Understanding the Characteristics of LLM-Generated Property-Based Tests in Exploring Edge Cases
Hidetake Tanaka, Haruto Tanaka, Kazumasa Shimari, Kenichi Matsumoto
TL;DR
This work evaluates edge-case detection in LLM-generated code by comparing Property-based Testing (PBT) and Example-based Testing (EBT) using Claude-4-sonnet on edge-case cases drawn from HumanEval. It finds that PBT and EBT individually detect bugs in $11/16$ cases ($68.75\%$) while a hybrid approach detects bugs in $13/16$ cases ($81.25\%$), demonstrating complementary strengths: PBT excels at exploring large input spaces and potential performance issues, whereas EBT emphasizes explicit boundary conditions and patterns. The study provides practical guidelines for test-generation strategies in LLM-based coding, recommending a staged hybrid workflow (PBT first, then EBT) and emphasizing careful test-range design and boundary-condition verification. Overall, the results indicate that combining PBT and EBT can significantly improve the reliability of LLM-generated code in real development settings and motivate broader evaluation across more models and datasets.
Abstract
As Large Language Models (LLMs) increasingly generate code in software development, ensuring the quality of LLM-generated code has become important.

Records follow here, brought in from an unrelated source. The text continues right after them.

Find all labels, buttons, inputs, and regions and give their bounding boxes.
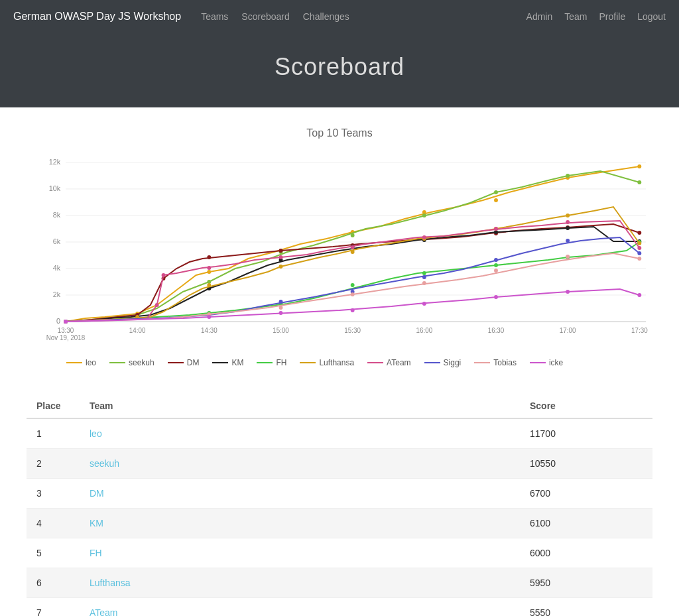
col-header-score: Score (520, 394, 652, 418)
cell-place: 4 (27, 509, 80, 538)
svg-point-41 (566, 174, 570, 178)
svg-point-81 (162, 273, 166, 277)
legend-fh: FH (257, 358, 286, 367)
legend-label-fh: FH (276, 358, 286, 367)
svg-text:8k: 8k (53, 211, 61, 219)
svg-point-39 (422, 214, 426, 217)
nav-admin[interactable]: Admin (526, 11, 553, 22)
svg-text:13:30: 13:30 (58, 327, 74, 334)
cell-score: 6000 (520, 538, 652, 568)
svg-text:17:00: 17:00 (560, 327, 576, 334)
navbar: German OWASP Day JS Workshop Teams Score… (0, 0, 679, 33)
legend-label-km: KM (231, 358, 243, 367)
team-link[interactable]: DM (90, 488, 104, 499)
svg-text:10k: 10k (49, 184, 61, 192)
svg-point-27 (207, 270, 211, 274)
svg-point-91 (279, 300, 283, 304)
team-link[interactable]: ATeam (90, 607, 118, 616)
legend-label-lufthansa: Lufthansa (319, 358, 354, 367)
svg-text:15:00: 15:00 (273, 327, 289, 334)
cell-team: Lufthansa (80, 568, 520, 598)
nav-teams[interactable]: Teams (201, 11, 228, 22)
svg-point-38 (351, 233, 355, 237)
cell-place: 3 (27, 479, 80, 509)
svg-point-46 (207, 255, 211, 259)
svg-point-103 (566, 255, 570, 259)
svg-text:2k: 2k (53, 290, 61, 298)
nav-team[interactable]: Team (564, 11, 587, 22)
chart-title: Top 10 Teams (27, 127, 652, 139)
svg-point-74 (351, 250, 355, 254)
svg-point-109 (422, 302, 426, 306)
team-link[interactable]: FH (90, 548, 102, 558)
table-body: 1leo117002seekuh105503DM67004KM61005FH60… (27, 418, 652, 616)
table-row: 1leo11700 (27, 418, 652, 449)
nav-scoreboard[interactable]: Scoreboard (241, 11, 289, 22)
svg-point-42 (637, 180, 641, 184)
svg-point-95 (566, 239, 570, 243)
svg-point-88 (637, 246, 641, 250)
team-link[interactable]: seekuh (90, 458, 119, 469)
svg-text:17:30: 17:30 (631, 327, 648, 334)
svg-text:14:00: 14:00 (129, 327, 146, 334)
cell-team: KM (80, 509, 520, 538)
team-link[interactable]: leo (90, 428, 102, 439)
svg-point-77 (566, 214, 570, 217)
navbar-left-links: Teams Scoreboard Challenges (201, 11, 526, 22)
cell-score: 6700 (520, 479, 652, 509)
team-link[interactable]: KM (90, 518, 103, 528)
nav-challenges[interactable]: Challenges (303, 11, 349, 22)
svg-text:4k: 4k (53, 264, 61, 272)
svg-text:Nov 19, 2018: Nov 19, 2018 (46, 334, 86, 341)
legend-line-siggi (424, 362, 440, 363)
svg-text:0: 0 (56, 317, 60, 325)
navbar-right-links: Admin Team Profile Logout (526, 11, 666, 22)
cell-score: 11700 (520, 418, 652, 449)
svg-point-67 (494, 263, 498, 267)
legend-line-ateam (367, 362, 383, 363)
legend-leo: leo (66, 358, 96, 367)
svg-point-102 (494, 269, 498, 273)
nav-logout[interactable]: Logout (637, 11, 666, 22)
cell-place: 7 (27, 598, 80, 617)
legend-dm: DM (168, 358, 200, 367)
svg-point-66 (422, 271, 426, 275)
legend-lufthansa: Lufthansa (300, 358, 354, 367)
svg-point-110 (494, 295, 498, 299)
table-row: 2seekuh10550 (27, 449, 652, 479)
legend-line-lufthansa (300, 362, 316, 363)
legend-label-tobias: Tobias (493, 358, 517, 367)
scoreboard-table: Place Team Score 1leo117002seekuh105503D… (27, 394, 652, 616)
svg-point-94 (494, 258, 498, 262)
cell-team: FH (80, 538, 520, 568)
svg-point-52 (637, 231, 641, 235)
svg-point-40 (494, 190, 498, 194)
table-row: 4KM6100 (27, 509, 652, 538)
team-link[interactable]: Lufthansa (90, 578, 131, 588)
svg-point-86 (494, 227, 498, 231)
nav-profile[interactable]: Profile (599, 11, 625, 22)
col-header-place: Place (27, 394, 80, 418)
svg-point-84 (351, 245, 355, 249)
cell-place: 1 (27, 418, 80, 449)
table-header: Place Team Score (27, 394, 652, 418)
legend-siggi: Siggi (424, 358, 462, 367)
svg-text:6k: 6k (53, 237, 61, 245)
legend-seekuh: seekuh (109, 358, 154, 367)
legend-tobias: Tobias (474, 358, 517, 367)
svg-point-104 (637, 257, 641, 261)
svg-point-106 (207, 315, 211, 319)
legend-label-leo: leo (86, 358, 96, 367)
svg-text:16:30: 16:30 (488, 327, 505, 334)
svg-text:15:30: 15:30 (344, 327, 361, 334)
svg-point-65 (351, 283, 355, 287)
legend-line-dm (168, 362, 184, 363)
cell-score: 10550 (520, 449, 652, 479)
svg-text:12k: 12k (49, 158, 61, 166)
legend-label-seekuh: seekuh (129, 358, 154, 367)
col-header-team: Team (80, 394, 520, 418)
page-title: Scoreboard (0, 53, 679, 81)
svg-point-47 (279, 249, 283, 253)
table-row: 3DM6700 (27, 479, 652, 509)
chart-section: Top 10 Teams 12k 10k 8k 6k 4k 2k 0 (27, 127, 652, 367)
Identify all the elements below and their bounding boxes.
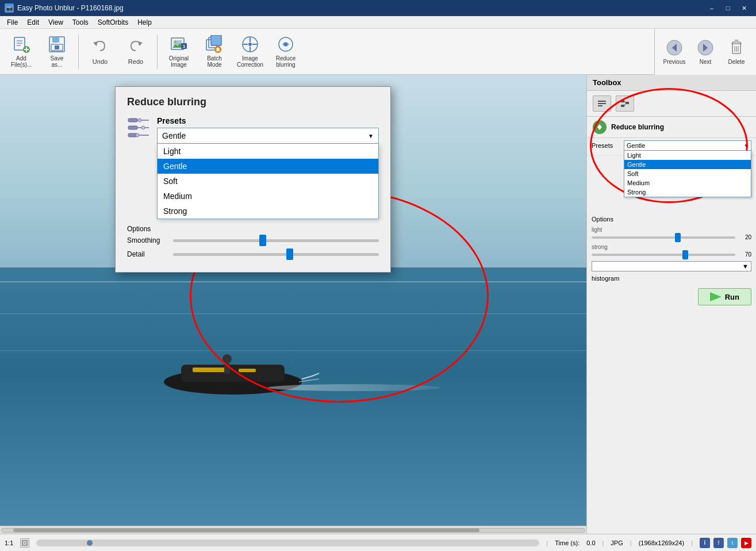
toolbox-presets-label: Presets	[592, 142, 620, 149]
original-image-button[interactable]: 1 Original Image	[162, 32, 195, 72]
original-image-label: Original Image	[169, 55, 189, 68]
menu-file[interactable]: File	[2, 17, 22, 28]
reduce-blurring-icon	[277, 35, 295, 53]
toolbox-type-arrow: ▼	[742, 263, 749, 270]
smoothing-slider-track[interactable]	[592, 236, 735, 239]
zoom-slider[interactable]	[36, 539, 539, 546]
modal-preset-gentle[interactable]: Gentle	[158, 159, 378, 174]
image-correction-label: Image Correction	[237, 55, 263, 68]
toolbox-preset-item-strong[interactable]: Strong	[624, 188, 751, 197]
menu-view[interactable]: View	[44, 17, 68, 28]
main-toolbar: Add File(s)... Save as... Undo	[0, 29, 756, 75]
modal-preset-soft[interactable]: Soft	[158, 174, 378, 189]
strong-slider-track[interactable]	[592, 254, 735, 256]
zoom-slider-thumb[interactable]	[87, 540, 93, 546]
svg-point-60	[141, 126, 145, 129]
save-as-button[interactable]: Save as...	[40, 32, 74, 72]
svg-point-63	[136, 133, 139, 137]
toolbox-preset-dropdown[interactable]: Gentle ▼	[624, 140, 751, 151]
modal-preset-light[interactable]: Light	[158, 144, 378, 159]
toolbox-dropdown-arrow: ▼	[744, 143, 749, 148]
toolbox-reduce-blurring-header: Reduce blurring	[587, 117, 756, 138]
previous-icon	[665, 39, 684, 57]
info-icon[interactable]: i	[700, 538, 710, 548]
toolbox-preset-item-gentle[interactable]: Gentle	[624, 160, 751, 169]
previous-button[interactable]: Previous	[659, 32, 689, 72]
previous-label: Previous	[663, 59, 686, 65]
svg-rect-58	[128, 126, 137, 129]
modal-preset-medium[interactable]: Medium	[158, 189, 378, 204]
toolbox-preset-item-light[interactable]: Light	[624, 151, 751, 160]
reduce-blurring-button[interactable]: Reduce blurring	[269, 32, 302, 72]
menu-edit[interactable]: Edit	[22, 17, 44, 28]
strong-slider-thumb[interactable]	[682, 250, 688, 259]
toolbox-panel: Toolbox	[586, 75, 756, 534]
modal-detail-thumb[interactable]	[286, 248, 293, 260]
svg-rect-50	[621, 105, 624, 107]
svg-marker-54	[597, 124, 602, 130]
scrollbar-thumb[interactable]	[13, 529, 479, 532]
menu-tools[interactable]: Tools	[68, 17, 93, 28]
next-button[interactable]: Next	[690, 32, 720, 72]
toolbox-preset-item-medium[interactable]: Medium	[624, 178, 751, 188]
redo-button[interactable]: Redo	[119, 32, 152, 72]
run-button[interactable]: Run	[698, 288, 751, 305]
save-as-label: Save as...	[51, 55, 64, 68]
toolbox-tool-2[interactable]	[616, 95, 634, 112]
undo-label: Undo	[93, 58, 108, 65]
maximize-button[interactable]: □	[720, 3, 735, 13]
redo-icon	[126, 38, 145, 56]
minimize-button[interactable]: –	[704, 3, 719, 13]
modal-smoothing-track[interactable]	[173, 239, 379, 242]
time-label: Time (s):	[555, 539, 580, 546]
run-button-area: Run	[587, 284, 756, 310]
modal-smoothing-thumb[interactable]	[259, 235, 266, 246]
youtube-icon[interactable]: ▶	[741, 538, 751, 548]
modal-container: Reduce blurring	[115, 86, 391, 273]
app-title: Easy Photo Unblur - P1160168.jpg	[17, 4, 124, 12]
svg-point-27	[248, 43, 252, 46]
toolbox-preset-item-soft[interactable]: Soft	[624, 169, 751, 178]
svg-point-29	[284, 43, 287, 46]
zoom-fit-button[interactable]	[20, 538, 29, 548]
menu-softorbits[interactable]: SoftOrbits	[93, 17, 133, 28]
horizontal-scrollbar[interactable]	[0, 526, 586, 534]
twitter-icon[interactable]: t	[727, 538, 738, 548]
svg-point-44	[222, 354, 232, 363]
title-bar: 📷 Easy Photo Unblur - P1160168.jpg – □ ✕	[0, 0, 756, 16]
social-icons: i f t ▶	[700, 538, 751, 548]
modal-icon-area	[127, 117, 150, 138]
toolbox-preset-dropdown-list: Light Gentle Soft Medium Strong	[624, 151, 751, 197]
undo-button[interactable]: Undo	[83, 32, 117, 72]
modal-detail-row: Detail	[127, 250, 379, 258]
batch-mode-button[interactable]: Batch Mode	[198, 32, 231, 72]
modal-detail-track[interactable]	[173, 253, 379, 256]
close-button[interactable]: ✕	[736, 3, 751, 13]
modal-preset-strong[interactable]: Strong	[158, 204, 378, 219]
toolbox-options-label: Options	[592, 216, 620, 223]
toolbox-type-dropdown[interactable]: ▼	[592, 261, 751, 271]
image-dimensions: (1968x1269x24)	[639, 539, 685, 546]
menu-help[interactable]: Help	[133, 17, 156, 28]
zoom-ratio: 1:1	[5, 539, 13, 546]
add-file-button[interactable]: Add File(s)...	[5, 32, 38, 72]
toolbox-presets-section: Presets Gentle ▼ Light Gentle Soft Mediu…	[587, 138, 756, 156]
smoothing-slider-thumb[interactable]	[675, 233, 681, 242]
modal-title: Reduce blurring	[127, 96, 379, 108]
reduce-blurring-toolbar-label: Reduce blurring	[276, 55, 296, 68]
svg-marker-11	[93, 41, 98, 46]
toolbox-type-select: ▼	[587, 259, 756, 273]
facebook-icon[interactable]: f	[713, 538, 724, 548]
image-format: JPG	[611, 539, 623, 546]
delete-button[interactable]: Delete	[722, 32, 751, 72]
toolbox-preset-dropdown-container[interactable]: Gentle ▼ Light Gentle Soft Medium Strong	[624, 140, 751, 151]
modal-preset-trigger[interactable]: Gentle ▼	[157, 128, 379, 144]
image-correction-button[interactable]: Image Correction	[233, 32, 267, 72]
svg-rect-49	[621, 100, 624, 102]
toolbox-tool-1[interactable]	[593, 95, 611, 112]
svg-rect-51	[625, 102, 629, 104]
modal-body: Reduce blurring	[116, 87, 390, 272]
add-file-label: Add File(s)...	[11, 55, 32, 68]
next-label: Next	[700, 59, 712, 65]
image-correction-icon	[241, 35, 259, 53]
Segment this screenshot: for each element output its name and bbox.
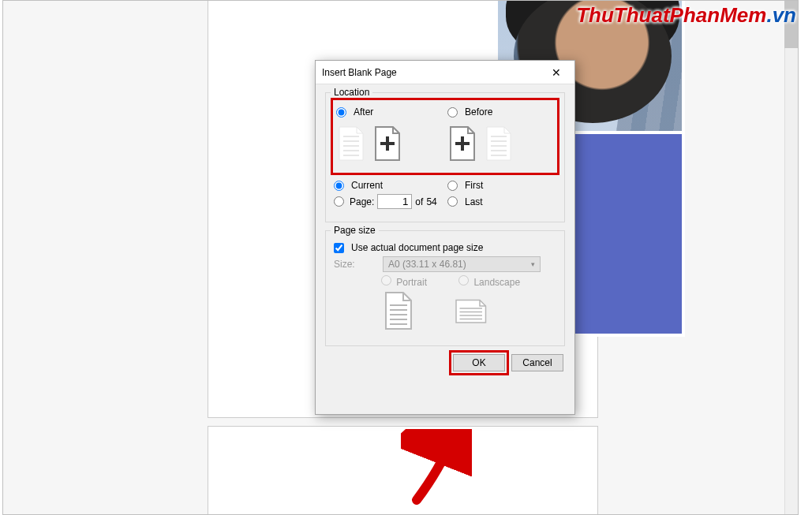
radio-last-label: Last xyxy=(465,196,483,207)
dialog-buttons: OK Cancel xyxy=(316,346,574,379)
ok-button[interactable]: OK xyxy=(453,354,505,371)
radio-current-label: Current xyxy=(351,180,383,191)
landscape-icon xyxy=(454,291,487,333)
portrait-icon xyxy=(381,291,414,333)
checkbox-use-actual[interactable]: Use actual document page size xyxy=(334,242,556,253)
size-combobox[interactable]: A0 (33.11 x 46.81) ▾ xyxy=(383,256,541,272)
radio-before-label: Before xyxy=(465,106,492,118)
after-illustration xyxy=(336,125,443,162)
dialog-titlebar[interactable]: Insert Blank Page ✕ xyxy=(316,61,574,84)
annotation-arrow-icon xyxy=(401,429,472,508)
insert-blank-page-dialog: Insert Blank Page ✕ Location After Befor… xyxy=(315,60,575,415)
pagesize-group: Page size Use actual document page size … xyxy=(325,230,565,346)
radio-first[interactable]: First xyxy=(447,180,556,191)
cancel-button[interactable]: Cancel xyxy=(511,354,563,371)
size-value: A0 (33.11 x 46.81) xyxy=(388,259,466,270)
checkbox-use-actual-label: Use actual document page size xyxy=(351,242,483,253)
radio-page-label: Page: xyxy=(350,196,374,207)
radio-last-input[interactable] xyxy=(447,196,458,207)
chevron-down-icon: ▾ xyxy=(531,260,535,268)
checkbox-use-actual-input[interactable] xyxy=(334,243,344,253)
radio-current-input[interactable] xyxy=(334,181,344,191)
page-plus-icon xyxy=(372,125,402,162)
scrollbar-vertical[interactable] xyxy=(784,1,798,514)
radio-after-input[interactable] xyxy=(336,107,346,118)
radio-page-input[interactable] xyxy=(334,196,344,207)
radio-landscape-input xyxy=(458,275,469,285)
radio-landscape-label: Landscape xyxy=(473,277,520,288)
page-plus-icon xyxy=(447,125,477,162)
page-number-input[interactable] xyxy=(377,194,412,209)
before-illustration xyxy=(447,125,554,162)
dialog-title: Insert Blank Page xyxy=(322,67,544,78)
page-of-label: of xyxy=(415,196,423,207)
location-legend: Location xyxy=(331,87,372,98)
radio-portrait-label: Portrait xyxy=(396,277,427,288)
radio-portrait: Portrait xyxy=(381,275,427,288)
close-icon[interactable]: ✕ xyxy=(544,66,568,79)
watermark: ThuThuatPhanMem.vn xyxy=(576,3,796,28)
radio-portrait-input xyxy=(381,275,391,285)
highlight-location-box: After Before xyxy=(331,98,559,175)
size-label: Size: xyxy=(334,259,378,270)
radio-first-input[interactable] xyxy=(447,181,458,191)
radio-page[interactable]: Page: of 54 xyxy=(334,194,443,209)
radio-before[interactable]: Before xyxy=(447,106,554,118)
page-total: 54 xyxy=(426,196,436,207)
radio-before-input[interactable] xyxy=(447,107,458,118)
radio-first-label: First xyxy=(465,180,483,191)
radio-last[interactable]: Last xyxy=(447,196,556,207)
location-group: Location After Before xyxy=(325,92,565,222)
radio-current[interactable]: Current xyxy=(334,180,443,191)
page-existing-icon xyxy=(336,125,366,162)
radio-after[interactable]: After xyxy=(336,106,443,118)
radio-landscape: Landscape xyxy=(458,275,520,288)
page-existing-icon xyxy=(484,125,514,162)
radio-after-label: After xyxy=(354,106,373,118)
pagesize-legend: Page size xyxy=(331,225,379,236)
watermark-main: ThuThuatPhanMem xyxy=(576,3,766,27)
watermark-suffix: .vn xyxy=(766,3,796,27)
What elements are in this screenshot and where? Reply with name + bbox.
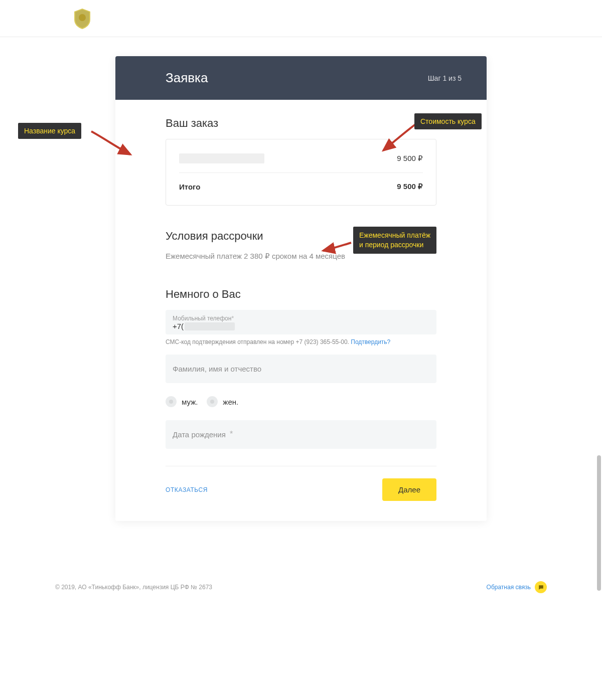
order-item-name-redacted [179, 153, 264, 163]
order-item-price: 9 500 ₽ [397, 154, 423, 163]
chat-icon [535, 581, 547, 593]
gender-female-label: жен. [223, 398, 238, 406]
card-header: Заявка Шаг 1 из 5 [115, 56, 487, 100]
copyright: © 2019, АО «Тинькофф Банк», лицензия ЦБ … [55, 584, 212, 591]
required-asterisk: * [230, 430, 233, 439]
annotation-monthly: Ежемесячный платёж и период рассрочки [353, 227, 436, 254]
fio-field[interactable] [166, 355, 436, 383]
feedback-link[interactable]: Обратная связь [487, 581, 547, 593]
gender-male-radio[interactable]: муж. [166, 396, 198, 407]
phone-prefix: +7( [173, 322, 184, 330]
order-item-row: 9 500 ₽ [179, 153, 423, 163]
radio-icon [207, 396, 218, 407]
phone-redacted [185, 322, 235, 330]
dob-field[interactable]: * [166, 420, 436, 449]
gender-female-radio[interactable]: жен. [207, 396, 238, 407]
confirm-link[interactable]: Подтвердить? [351, 338, 390, 345]
phone-field[interactable]: Мобильный телефон* +7( [166, 310, 436, 334]
svg-point-0 [79, 14, 86, 21]
phone-value: +7( [173, 322, 429, 330]
footer: © 2019, АО «Тинькофф Банк», лицензия ЦБ … [0, 581, 602, 605]
gender-row: муж. жен. [166, 396, 436, 407]
fio-input[interactable] [173, 364, 429, 374]
tinkoff-logo-icon [70, 7, 94, 31]
scrollbar-thumb[interactable] [597, 455, 601, 591]
top-bar [0, 0, 602, 37]
feedback-label: Обратная связь [487, 584, 531, 591]
next-button[interactable]: Далее [382, 478, 436, 501]
radio-icon [166, 396, 177, 407]
phone-label: Мобильный телефон [173, 315, 231, 322]
page-title: Заявка [166, 70, 208, 86]
sms-note: СМС-код подтверждения отправлен на номер… [166, 338, 436, 345]
order-total-price: 9 500 ₽ [397, 182, 423, 191]
about-section-title: Немного о Вас [166, 288, 436, 301]
scrollbar[interactable] [596, 0, 602, 605]
order-box: 9 500 ₽ Итого 9 500 ₽ [166, 139, 436, 206]
divider [166, 466, 436, 466]
dob-input[interactable] [173, 429, 429, 440]
order-section-title: Ваш заказ [166, 117, 436, 130]
step-indicator: Шаг 1 из 5 [428, 74, 462, 82]
required-asterisk: * [231, 315, 234, 322]
annotation-course-name: Название курса [18, 123, 81, 139]
decline-link[interactable]: ОТКАЗАТЬСЯ [166, 486, 208, 493]
gender-male-label: муж. [182, 398, 198, 406]
divider [179, 172, 423, 173]
order-total-row: Итого 9 500 ₽ [179, 182, 423, 191]
order-total-label: Итого [179, 183, 200, 191]
actions-row: ОТКАЗАТЬСЯ Далее [166, 478, 436, 501]
annotation-course-price: Стоимость курса [414, 113, 482, 129]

Traditional testing approaches using Example-based Testing (EBT) often miss edge cases -- defects that occur at boundary values, special input patterns, or extreme conditions. This research investigates the characteristics of LLM-generated Property-based Testing (PBT) compared to EBT for exploring edge cases. We analyze 16 HumanEval problems where standard solutions failed on extended test cases, generating both PBT and EBT test codes using Claude-4-sonnet. Our experimental results reveal that while each method individually achieved a 68.75\% bug detection rate, combining both approaches improved detection to 81.25\%. The analysis demonstrates complementary characteristics: PBT effectively detects performance issues and edge cases through extensive input space exploration, while EBT effectively detects specific boundary conditions and special patterns. These findings suggest that a hybrid approach leveraging both testing methods can improve the reliability of LLM-generated code, providing guidance for test generation strategies in LLM-based code generation.